Сегодня после четвёртого урока я в очередной раз «отбился» на третьей перемене от желавшей побеседовать со мной Светы Зотовой. Девочка поупражнялась на мне в умении манипулировать мужчинами — позлила свою соперницу. Каховская следила за её «попыткой», грозно сощурив левый глаз. Но Зоя не подошла к нам: должно быть, такой поступок не укладывался в её понятия о «правильном» и «неправильном» поведении (хотя в понедельник она врезала учебником по голове нашему однокласснику — за то, что мальчик по привычке назвал меня Припадочным). Каховская смотрела сегодня не на улыбки Зотовой — проверяла мою реакцию на Светино заигрывание.

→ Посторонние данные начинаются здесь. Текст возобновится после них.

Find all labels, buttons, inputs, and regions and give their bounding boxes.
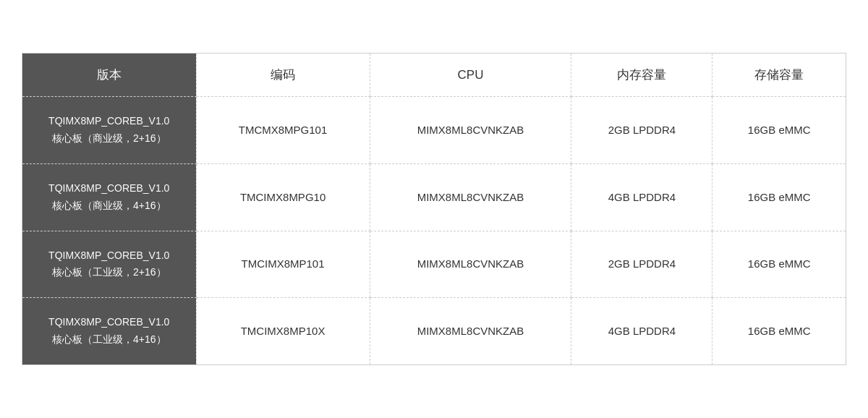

Я и сегодня Зою не подвёл: изобразил стоика (за этой маской спрятал дамского угодника: его время пока не пришло). Я не издевался над юной кокеткой Зотовой (хотя мог бы). Изобразил «нормального десятилетнего мальчика» (только немного глуповатого). Смущенно улыбнулся Свете в лицо (смешно было наблюдать, как меня «завлекала» десятилетняя девчонка, у которой… меня пока привлечь было нечем). И снова повторил уже дважды использованную «отмазку» (намекнул, что я не очень умный — общаться со мной неинтересно). Краем глаза заметил, как выдохнула Каховская. А Зотова не обиделась. Она получила, что хотела: позлила Зою — отчалила от меня после звонка, будто корабль от пристани.
* * *Телефонный звонок ещё дребезжал, когда мы с Вовчиком переступили порог Надиной квартиры (Зоя не пришла вместе с нами: отправилась после школы домой — переодеваться). Я услышал его призывный звон, поднимаясь по ступеням. Прислонил к холодильнику сумку с учебниками, поспешно сбросил обувь, рванул в гостиную. В большой комнате пахло Надиными духами. Там царил почти идеальный порядок (лишь на столе громоздилась гора готовых теннисок — Надежда Сергеевна «беспорядком» их уже не считала). В прихожей раздавался голос Вовчика — мальчик перечислял заданные ему сегодня уроки. Я прислушивался к словам рыжего вполуха. Плюхнулся в кресло, снял трубку. Услышал знакомое покашливание.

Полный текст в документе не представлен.